I was always struck by the fact that the people I chose as mentors seemed to understand the responsibility and maybe even sense of duty that came with the fact that I elevated them to such a high level of trust.
As I reflected on this post it became clear that my very first mentor was my father. I suppose most parents are viewed this way at some point whether they know it or not. As I watch him now fumble to even get his shoes laced, I know I still have something to learn from him.
When I started my business, people like Peter Drucker, Harvey MacKay, Tom Peters and Ken Blanchard shaped my thinking and that of my generation in so many ways. Most are still alive but not actively mentoring the next generation.

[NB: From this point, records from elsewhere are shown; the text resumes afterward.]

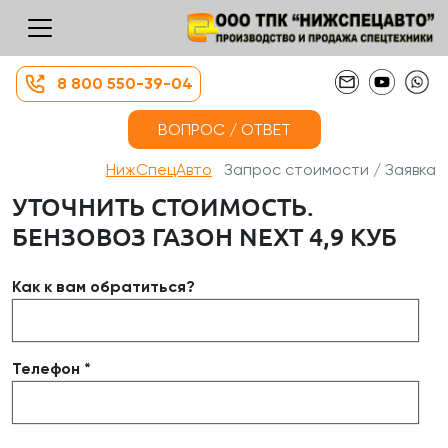
8 800 550-39-04
ВОПРОС / ОТВЕТ
НижСпецАвто
Запрос стоимости / Заявка
УТОЧНИТЬ СТОИМОСТЬ.
БЕНЗОВОЗ ГАЗОН NEXT 4,9 КУБ
Как к вам обратиться?
Телефон *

And that’s the crossroads part I guess – as I look behind me I no longer see the legions of mentors who helped me get ahead and as I look forward I don’t fully understand my role in doing the same for the next and the next.

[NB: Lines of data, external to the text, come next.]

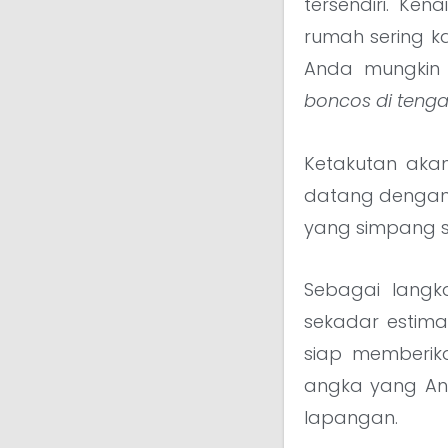
tersendiri. Ke
rumah sering k
Anda mungkin
boncos di tenga
Ketakutan akan
datang dengan d
yang simpang siu
Sebagai langk
sekadar estima
siap memberik
angka yang An
lapangan.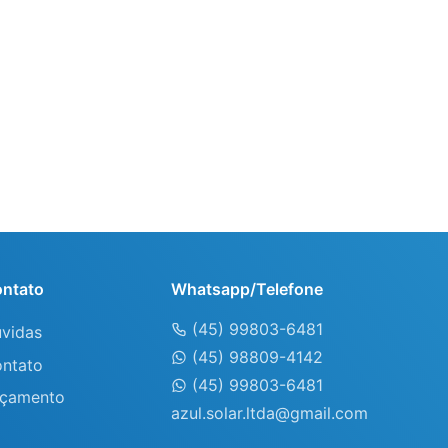
ntato
Whatsapp/Telefone
(45) 99803-6481
vidas
(45) 98809-4142
ntato
(45) 99803-6481
çamento
azul.solar.ltda@gmail.com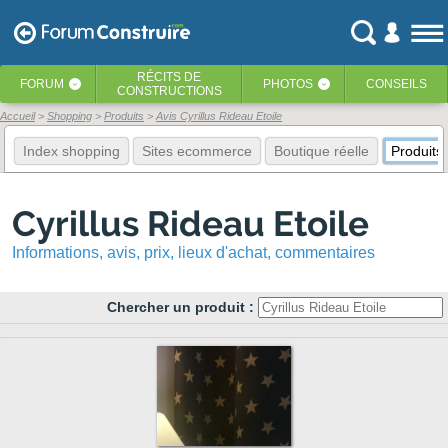
RÉCITS
DE
FORUM
PHOTOS
CONSEILS
‹
‹
CONSTRUCTIONS
Accueil
Shopping
Produits
Avis Cyrillus Rideau Etoile
Index shopping
Sites ecommerce
Boutique réelle
Produits
Cyrillus Rideau Etoile
Informations, avis, prix, lieux d'achat, commentaires
Chercher un produit :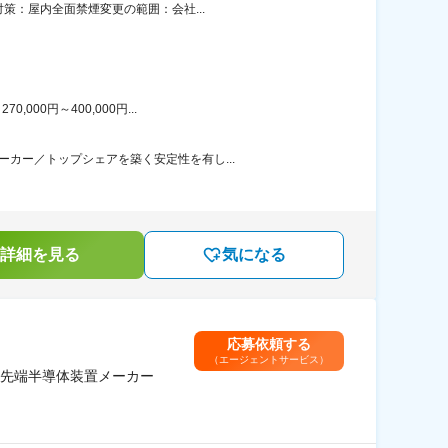
策：屋内全面禁煙変更の範囲：会社...
00円～400,000円...
カー／トップシェアを築く安定性を有し...
詳細を見る
気になる
応募依頼する
（エージェントサービス）
先端半導体装置メーカー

Today, people like Seth Godin, Malcolm Gladwell, Chris Anderson and Dan Pink have stepped into the shoes of the trusted minds for the next generation, but I wonder if they see themselves as mentors?
I wonder if I see myself as a mentor, if I’ve done the things to earn that kind of trust from those that read my words and hear me speak? Do you consider yourself a mentor? Do you consider the fleeting value of trust each and every day?

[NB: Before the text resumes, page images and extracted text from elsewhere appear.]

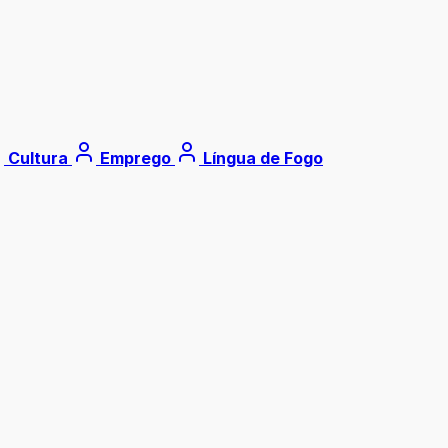
Cultura
Emprego
Língua de Fogo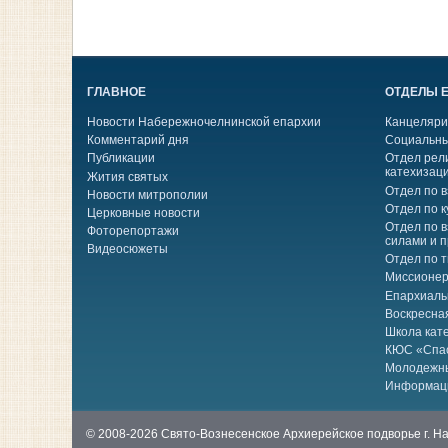
ГЛАВНОЕ
ОТДЕЛЫ 
Новости Набережночелнинской епархии
Канцеляри
Комментарий дня
Социальны
Публикации
Отдел рел
катехизац
Жития святых
Отдел по 
Новости митрополии
Отдел по к
Церковные новости
Отдел по 
Фоторепортажи
силами и 
Видеосюжеты
Отдел по 
Миссионер
Епархиаль
Воскресна
Школа кат
КЮС «Спа
Молодежн
Информац
© 2008-2026 Свято-Вознесенское Архиерейское подворье г.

I don’t have many answers today, just some things to think about.
For this week’s episode of the Duct Tape Marketing Podcast I had the chance to interview one of my mentors – one who certainly fits into the class of someone who could be slowing down but shows little sign of it (actually a lesson in itself.)
Ken Blanchard is the author of over 50 books, including the One Minute Manager and most recently, Trust Works!: Four Keys to Building Lasting Relationships, written with Cynthia Olmstead and Martha Lawrence.
So, two question today I guess: 1) Who are your mentors and why? 2) Who are you mentoring and why?